Set your CEDA credentials using either username/password:

export CEDA_USER="me@example.com"
export CEDA_PASS="••••••••"

and/or use a token:

export CEDA_TOKEN="••••••••..."

Fetch a single station-year

df = download_station_year(
    table="TD",
    station_id="03743",
    year=2020,
)
print(df.head())

Bulk Download Nearest Stations

Given a DataFrame containing observation locations with associated latitude and longitude coordinates, the algorithm:

  1. Identifies the nearest MIDAS stations:

    • Finds the k-nearest MIDAS stations for each observation location that support a specified observation type (e.g., Rain Hourly — RH).
  2. Downloads datasets:

    • Attempts to download datasets for each station-year combination, prioritizing nearest stations.
  3. Fallback mechanism:

    • If a dataset for the closest station-year combination is unavailable, the algorithm sequentially attempts downloads from the next nearest stations until either:

      • A valid dataset is successfully retrieved, or
      • All k nearest stations have been attempted unsuccessfully.
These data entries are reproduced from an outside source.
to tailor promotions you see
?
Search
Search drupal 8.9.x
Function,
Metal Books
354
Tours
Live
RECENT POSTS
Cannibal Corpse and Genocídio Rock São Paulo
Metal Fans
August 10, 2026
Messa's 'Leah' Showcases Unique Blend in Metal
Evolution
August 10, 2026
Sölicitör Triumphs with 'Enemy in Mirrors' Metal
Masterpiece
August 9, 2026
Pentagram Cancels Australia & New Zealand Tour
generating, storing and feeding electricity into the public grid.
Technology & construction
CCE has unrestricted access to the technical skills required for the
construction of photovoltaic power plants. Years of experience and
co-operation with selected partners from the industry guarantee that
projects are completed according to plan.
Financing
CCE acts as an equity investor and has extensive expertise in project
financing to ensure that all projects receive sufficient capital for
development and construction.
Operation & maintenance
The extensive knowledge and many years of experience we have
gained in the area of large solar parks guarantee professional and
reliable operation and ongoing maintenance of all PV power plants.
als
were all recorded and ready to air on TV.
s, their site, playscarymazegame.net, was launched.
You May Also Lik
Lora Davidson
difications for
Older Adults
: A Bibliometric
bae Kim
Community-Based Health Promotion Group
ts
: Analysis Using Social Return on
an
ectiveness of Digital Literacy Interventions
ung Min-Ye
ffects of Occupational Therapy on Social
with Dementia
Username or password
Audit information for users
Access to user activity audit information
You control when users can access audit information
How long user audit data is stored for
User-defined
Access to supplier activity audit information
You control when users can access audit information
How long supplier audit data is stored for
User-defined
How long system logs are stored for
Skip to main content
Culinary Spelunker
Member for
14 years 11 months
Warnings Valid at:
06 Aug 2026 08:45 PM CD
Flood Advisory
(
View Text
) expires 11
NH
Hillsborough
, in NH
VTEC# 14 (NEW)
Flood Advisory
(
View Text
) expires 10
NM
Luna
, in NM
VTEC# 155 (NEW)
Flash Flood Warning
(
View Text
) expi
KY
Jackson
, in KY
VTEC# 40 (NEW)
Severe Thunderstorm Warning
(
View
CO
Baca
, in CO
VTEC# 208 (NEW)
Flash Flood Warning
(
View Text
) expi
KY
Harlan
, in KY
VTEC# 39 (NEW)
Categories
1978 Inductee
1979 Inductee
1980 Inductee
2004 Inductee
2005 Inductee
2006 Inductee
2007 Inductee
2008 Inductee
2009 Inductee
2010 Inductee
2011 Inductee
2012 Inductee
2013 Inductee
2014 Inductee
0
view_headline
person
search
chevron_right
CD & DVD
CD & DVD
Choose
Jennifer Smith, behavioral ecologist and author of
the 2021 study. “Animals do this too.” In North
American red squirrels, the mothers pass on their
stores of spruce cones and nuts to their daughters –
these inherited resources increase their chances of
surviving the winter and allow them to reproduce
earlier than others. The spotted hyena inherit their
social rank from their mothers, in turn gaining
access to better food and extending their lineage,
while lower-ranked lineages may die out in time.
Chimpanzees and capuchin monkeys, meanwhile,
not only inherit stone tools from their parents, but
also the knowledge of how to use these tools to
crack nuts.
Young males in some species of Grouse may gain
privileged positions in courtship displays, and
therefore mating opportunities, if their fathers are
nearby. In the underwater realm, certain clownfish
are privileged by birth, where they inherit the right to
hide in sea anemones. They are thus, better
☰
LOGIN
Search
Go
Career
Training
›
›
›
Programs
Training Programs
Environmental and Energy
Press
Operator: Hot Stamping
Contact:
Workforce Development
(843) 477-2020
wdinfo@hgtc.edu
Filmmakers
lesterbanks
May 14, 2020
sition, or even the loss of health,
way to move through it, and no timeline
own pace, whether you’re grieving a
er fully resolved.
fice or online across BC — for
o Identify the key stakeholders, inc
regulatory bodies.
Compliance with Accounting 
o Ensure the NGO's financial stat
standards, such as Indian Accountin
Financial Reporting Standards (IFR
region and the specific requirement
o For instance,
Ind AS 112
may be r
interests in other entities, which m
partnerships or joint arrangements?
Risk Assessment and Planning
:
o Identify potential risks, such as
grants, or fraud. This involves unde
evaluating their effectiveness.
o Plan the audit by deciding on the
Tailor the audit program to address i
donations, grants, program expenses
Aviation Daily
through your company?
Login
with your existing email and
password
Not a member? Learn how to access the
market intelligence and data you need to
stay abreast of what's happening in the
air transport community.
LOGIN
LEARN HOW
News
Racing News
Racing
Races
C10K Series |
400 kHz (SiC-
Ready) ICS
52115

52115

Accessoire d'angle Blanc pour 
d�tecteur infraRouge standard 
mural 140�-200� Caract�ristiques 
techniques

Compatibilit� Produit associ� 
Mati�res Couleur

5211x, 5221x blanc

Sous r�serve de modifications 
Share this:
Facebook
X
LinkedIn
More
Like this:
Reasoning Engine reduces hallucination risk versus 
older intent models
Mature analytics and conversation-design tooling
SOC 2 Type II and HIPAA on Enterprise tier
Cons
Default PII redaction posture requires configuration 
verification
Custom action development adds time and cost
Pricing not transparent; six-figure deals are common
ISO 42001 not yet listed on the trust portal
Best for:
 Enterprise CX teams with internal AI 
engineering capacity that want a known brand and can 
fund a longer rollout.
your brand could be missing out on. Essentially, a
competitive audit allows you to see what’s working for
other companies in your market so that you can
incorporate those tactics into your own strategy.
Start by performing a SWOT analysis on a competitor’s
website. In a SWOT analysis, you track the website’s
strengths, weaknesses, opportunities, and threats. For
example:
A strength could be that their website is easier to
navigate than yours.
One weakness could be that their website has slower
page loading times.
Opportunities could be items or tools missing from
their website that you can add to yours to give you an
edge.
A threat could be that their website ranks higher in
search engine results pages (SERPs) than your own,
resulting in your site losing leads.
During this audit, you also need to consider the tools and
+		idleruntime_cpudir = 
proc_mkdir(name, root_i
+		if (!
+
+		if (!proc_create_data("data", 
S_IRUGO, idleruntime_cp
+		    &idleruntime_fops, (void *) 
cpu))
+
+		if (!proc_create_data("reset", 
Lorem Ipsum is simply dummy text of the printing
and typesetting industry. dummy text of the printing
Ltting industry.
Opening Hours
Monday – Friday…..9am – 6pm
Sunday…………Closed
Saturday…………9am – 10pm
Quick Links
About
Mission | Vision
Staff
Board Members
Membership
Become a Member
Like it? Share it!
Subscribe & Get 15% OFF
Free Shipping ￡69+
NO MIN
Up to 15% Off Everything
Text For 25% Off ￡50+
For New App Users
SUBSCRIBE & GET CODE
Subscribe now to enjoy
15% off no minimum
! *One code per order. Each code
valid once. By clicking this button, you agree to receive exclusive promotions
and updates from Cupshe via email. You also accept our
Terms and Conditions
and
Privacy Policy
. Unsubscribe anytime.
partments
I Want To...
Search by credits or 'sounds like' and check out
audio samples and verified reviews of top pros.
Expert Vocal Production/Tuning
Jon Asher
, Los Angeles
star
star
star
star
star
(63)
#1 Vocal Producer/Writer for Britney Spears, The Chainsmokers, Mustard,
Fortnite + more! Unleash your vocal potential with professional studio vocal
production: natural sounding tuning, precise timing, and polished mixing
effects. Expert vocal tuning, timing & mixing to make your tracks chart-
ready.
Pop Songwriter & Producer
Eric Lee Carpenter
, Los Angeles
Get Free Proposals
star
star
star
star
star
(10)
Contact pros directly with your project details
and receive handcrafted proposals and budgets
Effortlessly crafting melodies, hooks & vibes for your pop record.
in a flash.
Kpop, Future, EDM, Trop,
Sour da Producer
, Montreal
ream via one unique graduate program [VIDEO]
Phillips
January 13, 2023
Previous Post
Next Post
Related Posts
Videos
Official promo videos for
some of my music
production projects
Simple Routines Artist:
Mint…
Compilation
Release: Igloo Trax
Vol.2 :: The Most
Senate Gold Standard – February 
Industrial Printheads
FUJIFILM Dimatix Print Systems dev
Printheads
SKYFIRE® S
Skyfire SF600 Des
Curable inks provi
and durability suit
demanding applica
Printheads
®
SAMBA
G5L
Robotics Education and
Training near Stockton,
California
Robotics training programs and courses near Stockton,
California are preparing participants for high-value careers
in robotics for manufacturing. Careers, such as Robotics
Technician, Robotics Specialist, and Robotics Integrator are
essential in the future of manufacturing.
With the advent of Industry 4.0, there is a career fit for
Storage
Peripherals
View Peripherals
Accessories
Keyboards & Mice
Caching and Output Structure

The resulting datasets are stored in a specified cache directory (cache_dir), following the naming convention:

{obs}_{year}.{fmt}

Additionally, the process generates a JSON mapping file (station_map.json) within cache_dir. This file maps each observation location's input loc_id to the corresponding downloaded station identifiers.

Example Usage

import pandas as pd

locs = pd.DataFrame({
    "loc_id": ["here"],
    "lat": [51.5],
    "long": [-0.1],
})

station_map = download_locations(
    locs,
    locations=locs,
    years=range(2021, 2022),
    tables={"TD": ["max_air_temp", "min_air_temp"]},
)

results = download_by_counties(
    counties={"Hampshire": []},
   tables={"TD": ["max_air_temp", "min_air_temp"]},

Status

This project is currently in a pre-1.0 prototype stage and may change without notice.

License

Released under the MIT License. You are free to use, modify and distribute this software.